We present performance optimizations and detailed performance analyses of sparse matrix-vector multiply SpMV and its generalization to multiple vectors, SpMM, when the matrix is symmetric. In addition to the traditional benefit of reduced storage from symmetry, we show considerable performance benefits are possible on modern architectures where the cost of memory access dominates the cost of other operations. We analyze the effects of (1) symmetric storage, (2) register-level blocked matrix storage, and (3) register-level vector blocking for multiple vectors, when applied individually and applied in conjunction.
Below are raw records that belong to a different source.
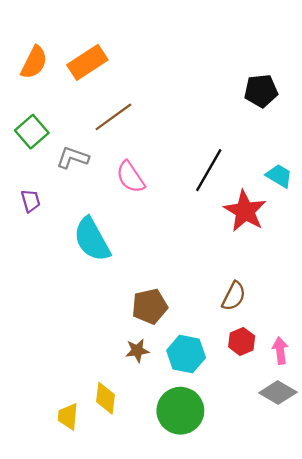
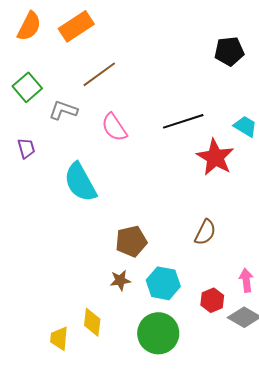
black line: (209, 170) -> (183, 121), turned 42
red hexagon: (242, 341) -> (212, 300), moved

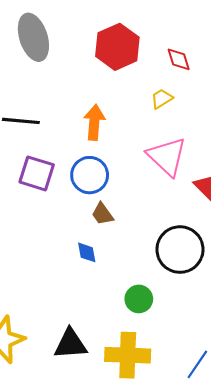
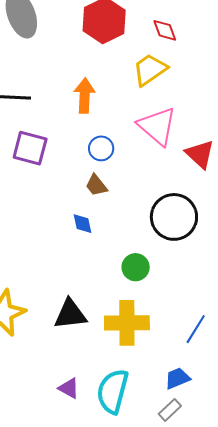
yellow trapezoid: (162, 99) -> (150, 70), size x1.6
blue circle: (90, 175) -> (101, 148), moved, size x0.7

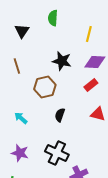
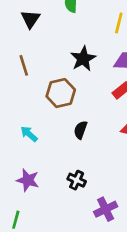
black star: (62, 61) -> (83, 59), turned 30
black cross: (57, 153) -> (77, 180), size x0.6

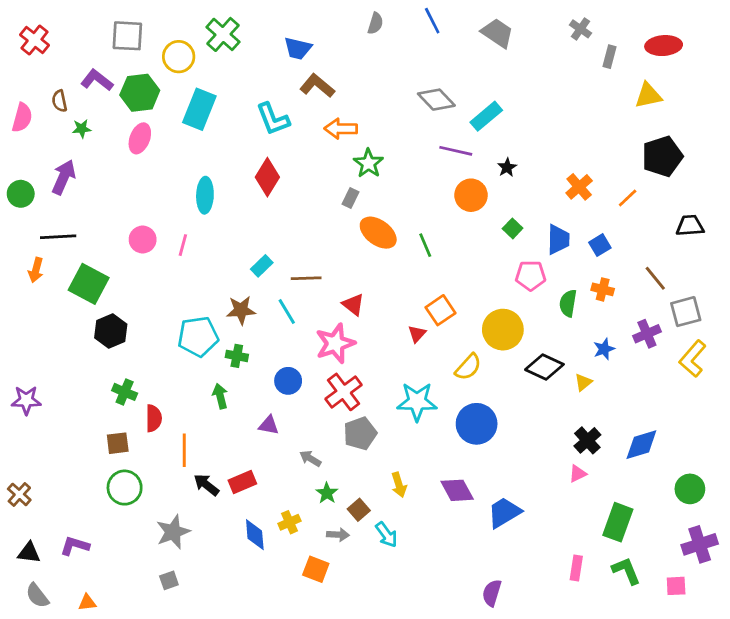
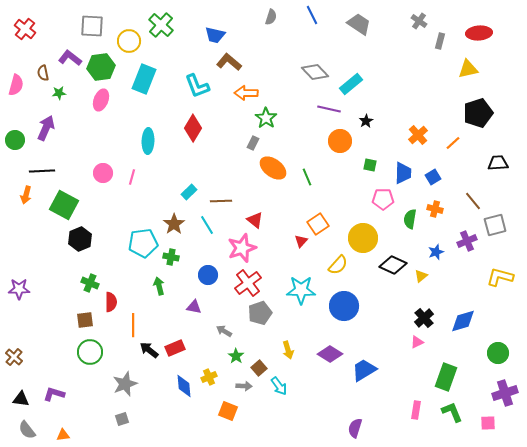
green square: (513, 228) -> (370, 165), turned -32
brown star: (241, 310) -> (174, 224), turned -30
yellow L-shape: (693, 359) -> (500, 277), moved, turned 64
purple diamond: (457, 490) -> (330, 354), turned -30

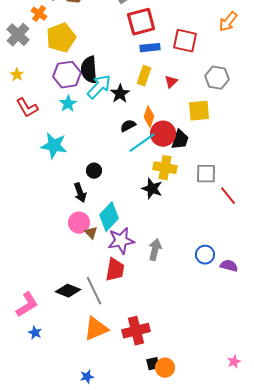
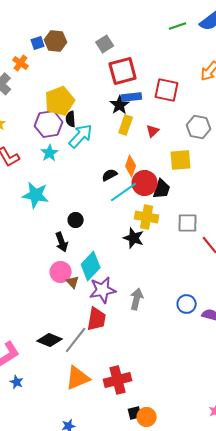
yellow pentagon: (61, 38) -> (60, 101), moved
black semicircle: (89, 70) -> (71, 119), size x0.6
black star: (120, 94) -> (120, 105), moved
gray line: (94, 291) -> (76, 340), turned 64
Compared to the best register blocked implementations that ignore symmetry, we show 2.1× speedups for SpMV and 2.6× speedups for SpMM. Compared to the most näıve implementation in which none of the three optimizations are applied, our best implementations are up to 9.9× faster for a dense matrix in sparse format and up to 7.3× faster for a true sparse matrix. We evaluate our implementations with respect to upper bounds on their absolute performance in Mflop/s. Our performance model, which extends our prior bounds for SpMV in the non-symmetric case, bounds performance by considering only the cost of memory operations, and using lower bounds on cache misses. On four different platforms and a suite of twelve symmetric matrices spanning a variety of applications, we find our implementations are within 60% of the upper bounds on average. This fraction is smaller than what we have previously observed for nonsymmetric SpMV, suggesting two possible avenues for future work: (1) additional refinements to the performance bounds that explicitly model low-level code generation (e.g., register pressure or instruction scheduling/selection/bandwidth issues), and (2) a new opportunity to apply automated low-level tuning techniques in the spirit of ATLAS/PHiPAC systems to symmetric sparse kernels.